Britain's housing market shirks off banks trying to curb mortgage lending
There was a 33% increase in mortgage approvals over the year to April 2014, said the UK's Council of Mortgage LendersReuters

Mortgage lending for home purchases was a third higher over the year in April, despite the market regulator applying the brake.

The Council of Mortgage Lenders (CML), which represents the industry's institutions, said there were 53,200 loans approved for house purchases in April 2014, a 33% increase on the same month a year before. Over the month this was a 1% rise.

This is despite the Financial Conduct Authority (FCA) imposing tougher affordability tests on lenders, which force them to be more diligent in who they lend to by making sure borrowers can make repayments in a number of different scenarios, such as a hike in interest rates.

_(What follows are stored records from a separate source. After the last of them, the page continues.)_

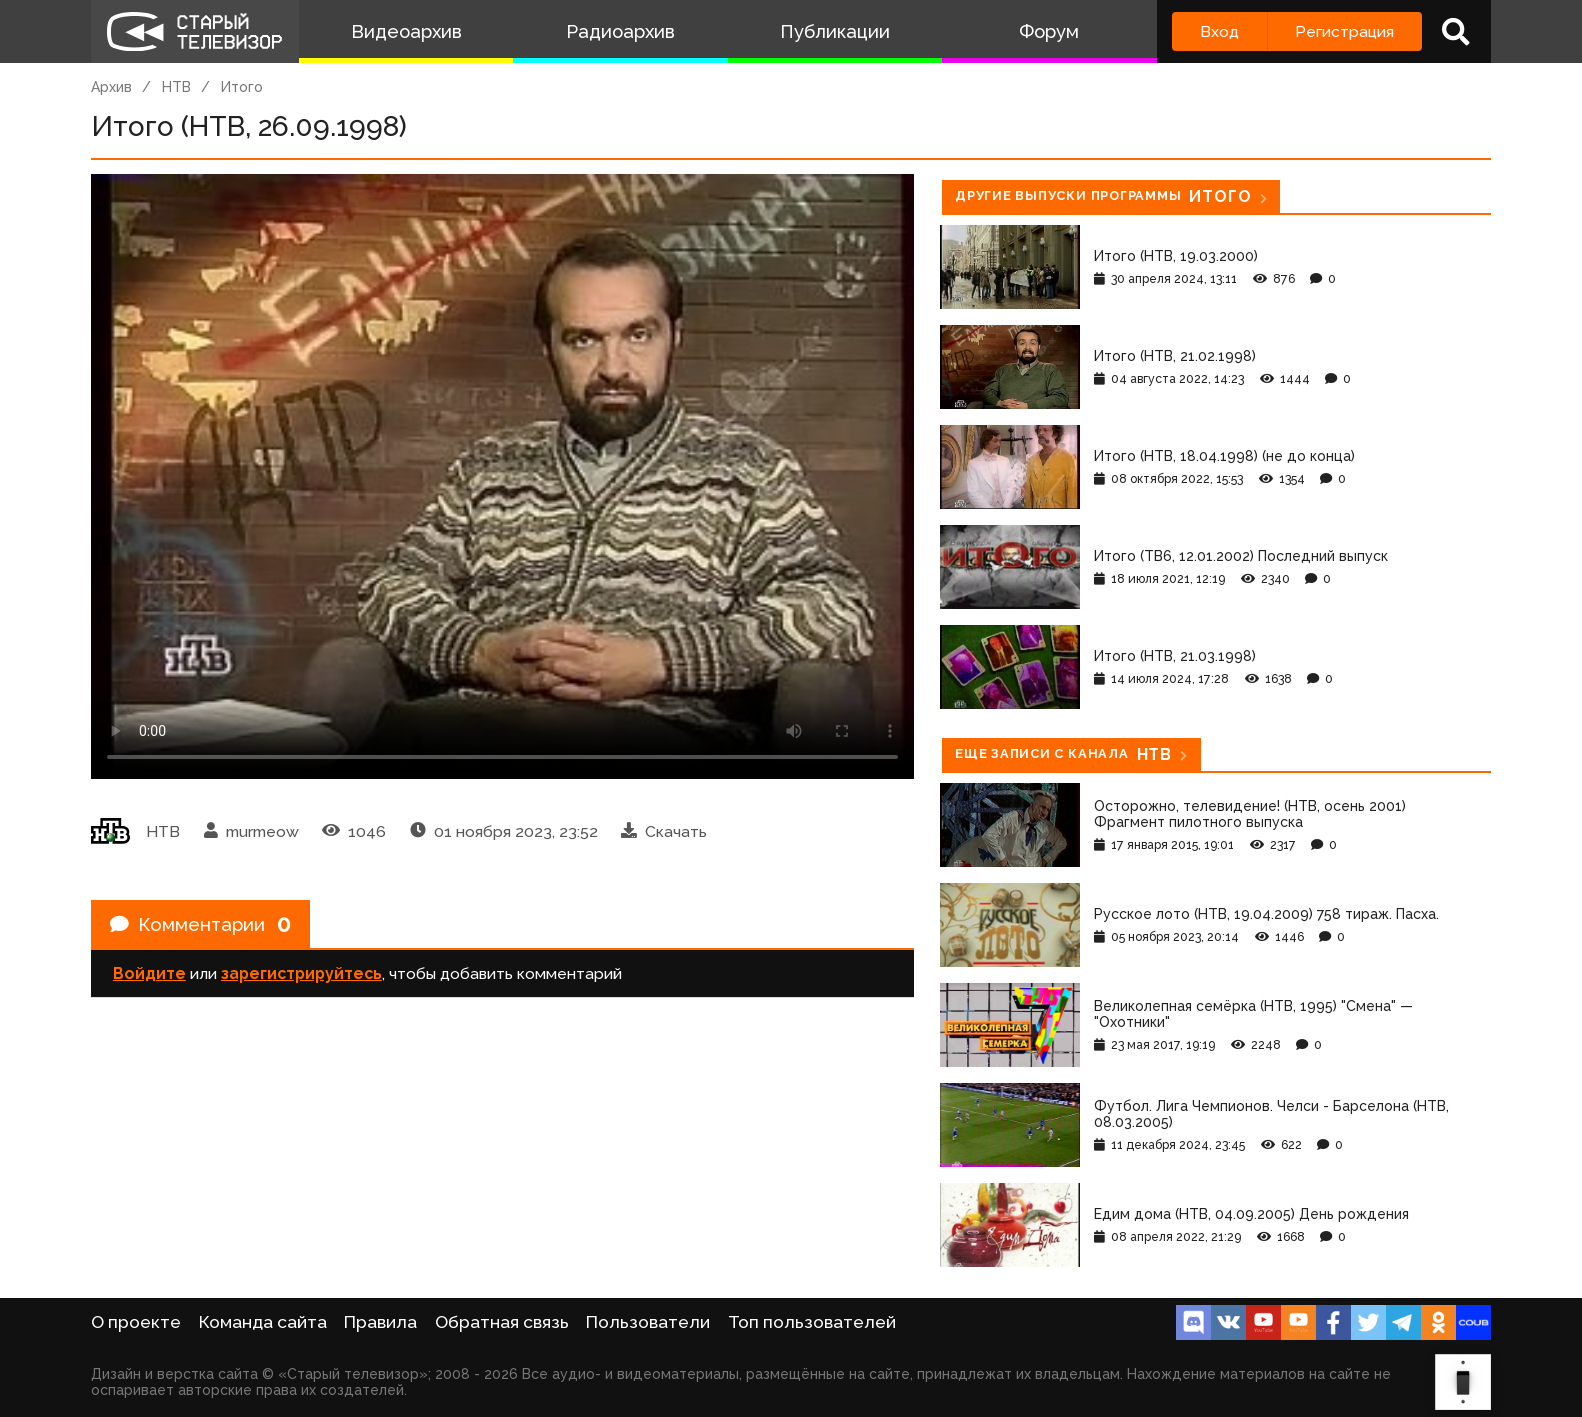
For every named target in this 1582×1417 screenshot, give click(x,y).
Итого (242, 87)
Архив (111, 87)
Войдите (149, 977)
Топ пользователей (812, 1322)
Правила (380, 1322)
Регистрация (1344, 31)
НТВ (176, 87)
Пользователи (648, 1322)
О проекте (136, 1322)
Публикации (835, 31)
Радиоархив (620, 31)
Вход (1219, 31)
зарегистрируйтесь (301, 977)
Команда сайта (263, 1322)
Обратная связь (502, 1322)
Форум (1049, 31)
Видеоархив (406, 31)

It was the result of the FCA's Mortgage Market Review (MMR) and is intended to curb riskier lending, particularly because house prices are on the rise. This means borrowers have to take on larger debt in order to purchase a property.

Figures from the Office for National Statistics (ONS) show the average price of a UK home hitting £252,000 in the year to March 2014, an 8% increase on the year before.

"First-time buyers and home movers continue to be key drivers in the growth of the market and, despite fears that MMR preparations may hinder this momentum, we have seen a continued year-on-year upward trend every month in 2014," said Paul Smee, director general of the CML.

"The UK picture continues to mask a disparate set of varied local conditions, but overall we expect lending levels to continue to build on the foundation of growth we have seen over the past 12 months."

In a separate survey, the Royal Institute of Chartered Surveys (Rics) said its house price balance hit +57 in May, up from +55 in April. This is the difference between those surveyors polled reporting higher or lower house prices. This is close to the 12-year high of +58 in March.

Mortgages have been cheaper and easier to access thanks to the Bank of England's record-low base rate of 0.5%, a recovering economy, and schemes such as Help to Buy.